Interlocking puzzle pieces set on the tops of buildings, indicating an acquisition

Zuora to Acquire Zephr for $44M in Cash

An additional $6M could be paid out if certain ARR growth objectives are met

Last week, subscription management platform Zuora announced they will acquire Zephr for $44 million in cash upon the closing of the deal. If the company reaches certain ARR growth objectives by the end of Zuora’s fiscal year, additional earnout consideration of up to $6 million could also be part of the deal. Zuora stated in the announcement they believe Zephr will contribute about $5 million to Zuora’s annual recurring revenue and $2 million in subscription revenue. The deal is subject to customary regulatory approvals and closing conditions and is expected to close early next month.

About Zuora

Zuora is a cloud-based subscription management platform that processes nearly 9 billion requests each month that utilize the company’s identity management, intelligent trials, dynamic paywalls, entitlements management, and decision engine tools. Along with data from Zuora’s billing, collect and revenue systems, the company processes tens of billions of transaction volume every quarter.

About Zephr

Founded in 2018, Zephr is a subscription experience platform that works with global digital publishing and media companies, including News Corp, McClatchy and Bauer. They are already partnering with Zuora and have some shared clients, and this acquisition will allow Zuora to expand their suite of products serving the subscription industry and further help their clients drive subscriber conversion, retention and growth.

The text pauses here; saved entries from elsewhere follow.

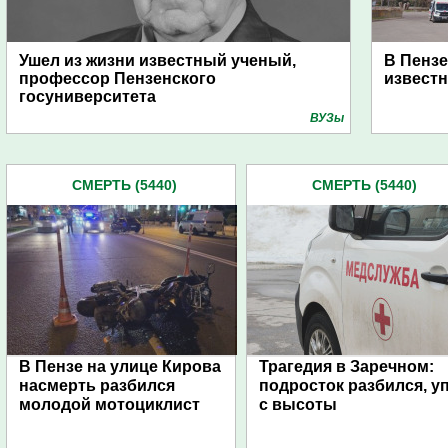
Ушел из жизни известный ученый,
В Пензе
профессор Пензенского
извест
госуниверситета
ВУЗы
СМЕРТЬ (5440)
СМЕРТЬ (5440)
В Пензе на улице Кирова
Трагедия в Заречном:
насмерть разбился
подросток разбился, у
молодой мотоциклист
с высоты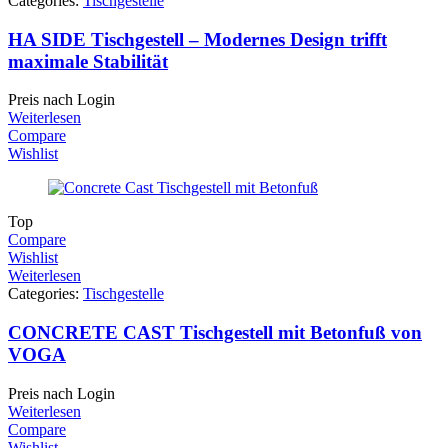
Categories:
Tischgestelle
HA SIDE Tischgestell – Modernes Design trifft
maximale Stabilität
Preis nach Login
Weiterlesen
Compare
Wishlist
Top
Compare
Wishlist
Weiterlesen
Categories:
Tischgestelle
CONCRETE CAST Tischgestell mit Betonfuß von
VOGA
Preis nach Login
Weiterlesen
Compare
Wishlist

Zuora and Zephr logos displayed on white background
Source: Zuora

CEO comments

“The winners in the media industry are those continuously innovating around new services, bundles, and offers. And where the media industry goes, other industries will follow,” said Tien Tzuo, founder and CEO of Zuora in an August 24, 2022 news release. “This is what combining Zuora and Zephr is about. We’re thrilled to welcome our fellow ZEOs into the family.”

Zephr co-founder and CEO James Henderson also commented on the acquisition.

“Our focus has been on giving our customers the agility they need to deliver the experiences that modern customers expect – it starts from the first digital interaction, to conversion, to renewal,” said Henderson. “It was a clear decision to join Zuora to accelerate where our platform is headed, and empower all of our customers to nurture and monetize their subscriber relationships.”

Zuora’s second-quarter financials

For the second quarter of fiscal year 2023, Zuora reported the following highlights:

  • Total revenue was $98.8 million, a 14% increase year-over-year.
  • Subscription revenue was $83.8 million, a 17% increase year-over-year, and nearly 85% of total revenue.
  • GAAP net loss for the quarter ended July 31, 2022 was $29.9 million, or $0.23 per share.
  • Zuora reported that it has 745 clients with annual contract value over $100,000.
  • Annual recurring revenue for the quarter was $337.6 million, compared to $280.2 million for the same quarter last year.
  • The company ended the quarter with $449 million in cash and cash equivalents.

Third-quarter outlook

Zuora provided the following outlook for the third quarter:

  • Subscription revenue between $85.5 million and $86.5 million
  • Professional services revenue between $14.0 million and $15.0 million
  • Total revenue between $99.5 million and $101.5 million
  • Non-GAAP loss from operations between $(2.5) million and $(1.5) million
  • Non-GAAP net loss per share between $(0.06) and $(0.05)

Insider Take

This is a sweet deal for Zuora and Zephr. Because they have already partnered before, and they share some clients, they know each other well enough to know how their products and services complement each other. Zephr is strong in the media and publishing space, which is one of Zuora’s key verticals. This will help Zuora better serve clients in that space as well as expand its product suite to serve other industries. This is an exciting match. We look forward to seeing the acquisition as it evolves.